The oped on Taiwan's president, which has since been deleted, released an avalanche of responses on Chinese social media sites including Weibo, China's version of Twitter, defending Ms. Tsai's social status and her ability to govern.

"If the tables were turned and Ms Tsai was a man, she would be celebrated for being single," one user wrote on Weibo, according to the BBC. "This is typical discriminatory behavior but it still disgusts me."

"This is how North Korea attacks Park Geun-hye," the South Korean president who's also unmarried, a Weibo user wrote. “If single women can't become president, can remarried old men become chairmen?” asked another user, alluding to Chinese President Xi Jinping, who was divorced, but later re-married, The Wall Street Journal reported.

The remarks appear to be a response to Tsai's recent inauguration speech in which she omitted any acknowledgement of the "One China." Since her election to the office Tsai has faced a lot of backlash from Chinese officials for her pro-independence stance. Beijing still considers Taiwan as an autonomous region that is part of China, and Tsai's failure to mention that hasn't gone unnoticed.

Still, the denigration of women isn't uncommon in China, despite the the progress that it has made in advancing women's rights. China has often been held up as a good model by other Asian countries for the progress it has made concerning women's issues, according to The New York Times. Over the decades and particularly during the Mao Zedong era, women's rights were championed by the Communist Party. In one incident, Mr. Zedong made a famous declaration stating that women "hold up half the sky."

Such advocacy coupled with China's economic boom have propelled the place of women in the Chinese community. The percentage of women in the work force has increased over the years, with women accounting for 42.6 percent of the work force. In comparison, in 1949, women accounted for only 7.5 percent of the country's workforce. And a study by Grant Thornton, an organization that advises companies, found that the proportion of women in senior management in China was at 51 percent outpacing the global average of 21 percent, the Asia Times reported.

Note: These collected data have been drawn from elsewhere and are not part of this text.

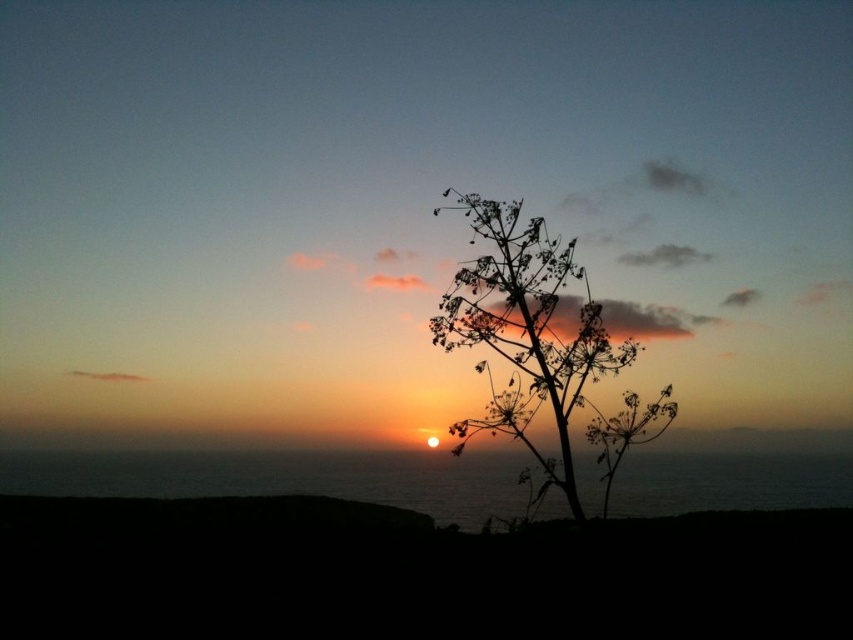 Between transparent water at lower center and silhouette wood at center, which one appears on the right side from the viewer's perspective?

silhouette wood at center is more to the right.

Between point (838, 477) and point (575, 337), which one is positioned in front?

Point (575, 337)

Image resolution: width=853 pixels, height=640 pixels. I want to click on transparent water at lower center, so pos(283,477). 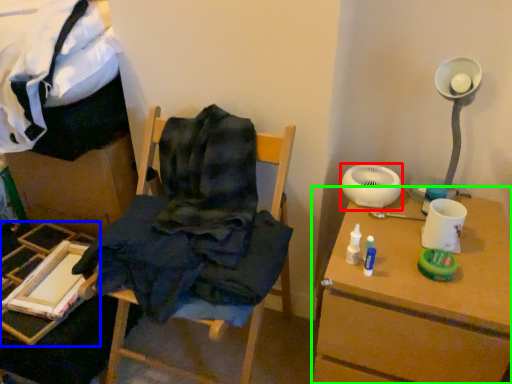 Question: Which object is the closest to the mechanical fan (highlighted by a red box)? Choose among these: furniture (highlighted by a blue box) or table (highlighted by a green box).

Choices:
 (A) furniture
 (B) table

Answer: (B) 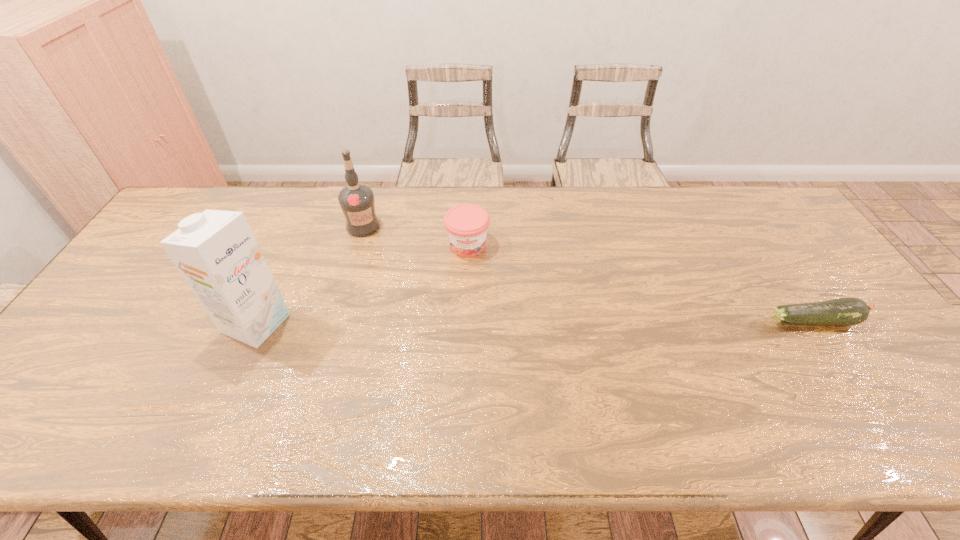 You are a GUI agent. You are given a task and a screenshot of the screen. Output one action in this format:
    pyautogui.click(x=<x>, y=<y>)
    Task: Click on the tallest object
    The height and width of the screenshot is (540, 960).
    Given the screenshot: What is the action you would take?
    coord(215,251)

You are a GUI agent. You are given a task and a screenshot of the screen. Output one action in this format:
    pyautogui.click(x=<x>, y=<y>)
    Task: Click on the carton
    
    Given the screenshot: What is the action you would take?
    pyautogui.click(x=215, y=251)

Yet there is a sense that women are still lagging behind in China. But more concerning, many observers note, is that China appears to be regressing when it comes to how women are perceived and treated in Chinese society. In 2015, the Chinese New Year Gala event, which attracted some 690 million viewers, sparked a widespread outrage following the airing of various skits on television that were deemed misogynistic. One skit made fun of unmarried women, a common practice in the country in which single women above 27 are depicted as unwanted, and face constant pressure to get married.

"The media has been publicizing individual cases of successful women, but over all there isn't space for women to develop in the economic realm," Feng Yuan, a prominent Chinese feminist, told The New York Times. "Women's status has not improved, and in some areas has regressed."